For many years, I’ve driven the same winding road through the Ohio countryside to visit my mother.
One village on this route seems firmly determined not to change. Year after year, I drove by the same buildings, businesses and homes. Nobody added anything new – not even a coat of paint.
In our fast-paced culture where change occurs faster than the speed of light, it felt somewhat comforting to drive through this meager hamlet so committed to yesterday. Very few people these days appreciate heritage and historical context.
The folks in that community were committed to keeping everything the same.
But, over time, it didn’t stay the same. Their refusal to change anything brought about a different kind of change: decay.
Last fall, I drove through the village, and noticed it felt almost like a ghost town. The storefronts were boarded up. The businesses had all closed, with signs from ten years ago still plastered in the windows. The old houses sagged in disrepair. I was reminded of Bruce Barton’s observation, “When you’re through changing, you’re through.”
This community is literally dying, and unless something happens soon, will cease to exist within a few years.
This raises an important point. Change is a part of life — and life is about navigating change.
Change is necessary for life. Even our bodies are made to change. Did you know you shed 30,000 – 40,000 skin cells every hour? The old ones must go for the new ones to come in.
Yes, change is necessary, but it is also difficult. As humorist Mark Twain said, “The only one who likes change is a wet baby.”
Navigating change is hard — but it is even harder when you refuse to accept the new reality. Embracing change is the only way to grow as a person.
Remember, change is life and life is change. If we hold familiar routines and customs too tightly, we will eventually feel them slipping through our fingers.
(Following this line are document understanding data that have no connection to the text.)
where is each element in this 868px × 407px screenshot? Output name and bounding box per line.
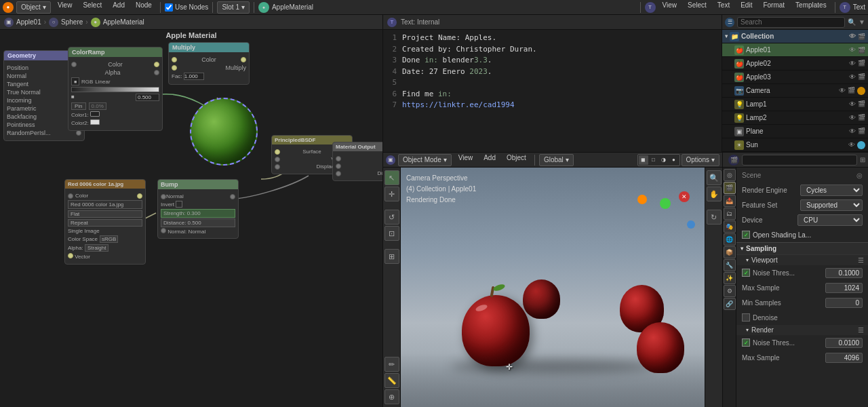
measure-tool[interactable]: 📏 bbox=[384, 373, 399, 388]
lamp2-view-icon[interactable]: 👁 bbox=[849, 114, 856, 121]
outliner-lamp2[interactable]: 💡 Lamp2 👁 🎬 bbox=[722, 111, 868, 125]
apple03-view-icon[interactable]: 👁 bbox=[849, 73, 856, 81]
scene-props-icon[interactable]: ◎ bbox=[724, 169, 736, 181]
apple02-view-icon[interactable]: 👁 bbox=[849, 60, 856, 67]
add-menu[interactable]: Add bbox=[108, 1, 129, 14]
zoom-tool[interactable]: 🔍 bbox=[707, 170, 722, 185]
viewport-add-menu[interactable]: Add bbox=[479, 154, 500, 166]
viewport-subpanel[interactable]: ▾ Viewport ☰ bbox=[736, 255, 868, 265]
node-texture[interactable]: Red 0006 color 1a.jpg Color Red 0006 col… bbox=[64, 179, 146, 265]
particles-icon[interactable]: ✨ bbox=[724, 272, 736, 284]
select-menu-left[interactable]: Select bbox=[79, 1, 106, 14]
object-mode-dropdown[interactable]: Object Mode ▾ bbox=[398, 154, 452, 166]
apple02-render-icon[interactable]: 🎬 bbox=[858, 60, 865, 67]
apple01-view-icon[interactable]: 👁 bbox=[849, 46, 856, 54]
viewport-min-samples-input[interactable] bbox=[825, 298, 863, 308]
viewport-noise-checkbox[interactable]: ✓ bbox=[742, 269, 750, 277]
options-btn[interactable]: Options ▾ bbox=[682, 154, 719, 166]
wireframe-mode-btn[interactable]: □ bbox=[649, 155, 658, 165]
mode-dropdown[interactable]: Object ▾ bbox=[16, 1, 51, 14]
render-icon-btn[interactable]: 🎬 bbox=[728, 155, 739, 166]
text-editor-content[interactable]: 1Project Name: Apples. 2Created by: Chri… bbox=[383, 30, 722, 152]
outliner-sun[interactable]: ☀ Sun 👁 bbox=[722, 138, 868, 152]
viewport-object-menu[interactable]: Object bbox=[502, 154, 530, 166]
format-menu[interactable]: Format bbox=[759, 1, 789, 14]
scene-settings-icon[interactable]: 🎭 bbox=[724, 220, 736, 233]
edit-menu[interactable]: Edit bbox=[736, 1, 756, 14]
device-dropdown[interactable]: CPU GPU Compute bbox=[797, 214, 863, 226]
camera-view-icon[interactable]: 👁 bbox=[839, 87, 846, 95]
render-noise-checkbox[interactable]: ✓ bbox=[742, 338, 750, 347]
outliner-camera[interactable]: 📷 Camera 👁 🎬 bbox=[722, 84, 868, 98]
rotate-tool[interactable]: ↺ bbox=[384, 210, 399, 225]
camera-render-icon[interactable]: 🎬 bbox=[848, 87, 855, 95]
viewport-noise-input[interactable] bbox=[825, 268, 863, 278]
view-menu-right[interactable]: View bbox=[658, 1, 682, 14]
open-shading-checkbox[interactable]: ✓ bbox=[742, 231, 750, 239]
view-layer-icon[interactable]: 🗂 bbox=[724, 208, 736, 220]
collection-row[interactable]: ▾ 📁 Collection 👁 🎬 bbox=[722, 30, 868, 43]
constraints-icon[interactable]: 🔗 bbox=[724, 298, 736, 310]
viewport-view-menu[interactable]: View bbox=[454, 154, 477, 166]
plane-render-icon[interactable]: 🎬 bbox=[858, 128, 865, 135]
move-tool[interactable]: ✛ bbox=[384, 187, 399, 201]
render-noise-input[interactable] bbox=[825, 338, 863, 348]
pan-tool[interactable]: ✋ bbox=[707, 187, 722, 201]
outliner-apple03[interactable]: 🍎 Apple03 👁 🎬 bbox=[722, 71, 868, 84]
world-icon[interactable]: 🌐 bbox=[724, 233, 736, 246]
plane-view-icon[interactable]: 👁 bbox=[849, 128, 856, 135]
render-props-icon[interactable]: 🎬 bbox=[724, 182, 736, 194]
collection-render-icon[interactable]: 🎬 bbox=[858, 33, 865, 40]
object-props-icon[interactable]: 📦 bbox=[724, 246, 736, 258]
outliner-search[interactable] bbox=[737, 17, 845, 28]
select-menu-right[interactable]: Select bbox=[684, 1, 711, 14]
collection-view-icon[interactable]: 👁 bbox=[849, 33, 856, 40]
annotate-tool[interactable]: ✏ bbox=[384, 357, 399, 372]
render-max-sample-input[interactable] bbox=[825, 353, 863, 363]
material-mode-btn[interactable]: ◑ bbox=[659, 155, 669, 165]
add-tool[interactable]: ⊕ bbox=[384, 389, 399, 404]
render-arrow: ▾ bbox=[741, 327, 749, 333]
lamp1-render-icon[interactable]: 🎬 bbox=[858, 100, 865, 108]
solid-mode-btn[interactable]: ◼ bbox=[639, 155, 648, 165]
scale-tool[interactable]: ⊡ bbox=[384, 226, 399, 241]
apple01-render-icon[interactable]: 🎬 bbox=[858, 47, 865, 54]
render-engine-dropdown[interactable]: Cycles EEVEE Workbench bbox=[800, 185, 863, 196]
orientation-dropdown[interactable]: Global ▾ bbox=[539, 154, 574, 166]
separator-mid bbox=[640, 2, 641, 13]
denoise-checkbox[interactable] bbox=[742, 313, 750, 322]
modifier-icon[interactable]: 🔧 bbox=[724, 259, 736, 271]
transform-tool[interactable]: ⊞ bbox=[384, 249, 399, 264]
sampling-section-header[interactable]: ▾ Sampling bbox=[736, 242, 868, 255]
view-menu-left[interactable]: View bbox=[54, 1, 77, 14]
lamp1-view-icon[interactable]: 👁 bbox=[849, 100, 856, 108]
viewport-max-sample-label: Max Sample bbox=[742, 284, 823, 292]
outliner-plane[interactable]: ▣ Plane 👁 🎬 bbox=[722, 125, 868, 138]
node-colorramp[interactable]: ColorRamp Color Alpha ■ RGB bbox=[68, 47, 163, 131]
outliner-apple01[interactable]: 🍎 Apple01 👁 🎬 bbox=[722, 43, 868, 57]
props-search[interactable] bbox=[742, 155, 857, 166]
feature-set-dropdown[interactable]: Supported Experimental bbox=[800, 199, 863, 211]
apple03-render-icon[interactable]: 🎬 bbox=[858, 73, 865, 81]
node-menu[interactable]: Node bbox=[132, 1, 156, 14]
render-mode-btn[interactable]: ● bbox=[669, 155, 679, 165]
props-content: ◎ 🎬 📤 🗂 🎭 🌐 📦 🔧 ✨ ⚙ 🔗 bbox=[723, 168, 868, 407]
use-nodes-checkbox[interactable] bbox=[165, 3, 173, 12]
node-bump[interactable]: Bump Normal Invert Strength: 0.300 bbox=[157, 179, 239, 239]
slot-dropdown[interactable]: Slot 1 ▾ bbox=[217, 1, 250, 14]
text-menu[interactable]: Text bbox=[713, 1, 734, 14]
lamp2-render-icon[interactable]: 🎬 bbox=[858, 114, 865, 121]
orbit-tool[interactable]: ↻ bbox=[707, 210, 722, 225]
templates-menu[interactable]: Templates bbox=[791, 1, 831, 14]
output-props-icon[interactable]: 📤 bbox=[724, 195, 736, 207]
physics-icon[interactable]: ⚙ bbox=[724, 285, 736, 297]
viewport-list-icon: ☰ bbox=[858, 256, 864, 264]
node-multiply[interactable]: Multiply Color Multiply Fac: bbox=[168, 42, 250, 85]
sun-view-icon[interactable]: 👁 bbox=[848, 141, 855, 149]
render-subpanel[interactable]: ▾ Render ☰ bbox=[736, 325, 868, 335]
outliner-lamp1[interactable]: 💡 Lamp1 👁 🎬 bbox=[722, 98, 868, 111]
cursor-tool[interactable]: ↖ bbox=[384, 170, 399, 185]
viewport-max-sample-input[interactable] bbox=[825, 283, 863, 293]
node-material-output[interactable]: Material Output Surface Volume Displacem… bbox=[332, 142, 382, 181]
outliner-apple02[interactable]: 🍎 Apple02 👁 🎬 bbox=[722, 57, 868, 71]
The only thing in life that will always remain unchanged is God. “The steadfast love of the Lord never ceases” (Lamentations 3:22). “Jesus Christ is the same yesterday, today and forever” (Hebrews 13:8). “I, the Lord, do not change” (Malachi 3:6).
The best way to embrace life‘s changes is to hold God’s unchanging hand and move forward with him into the future. Doing this, we choose to change by growth rather than dry rot.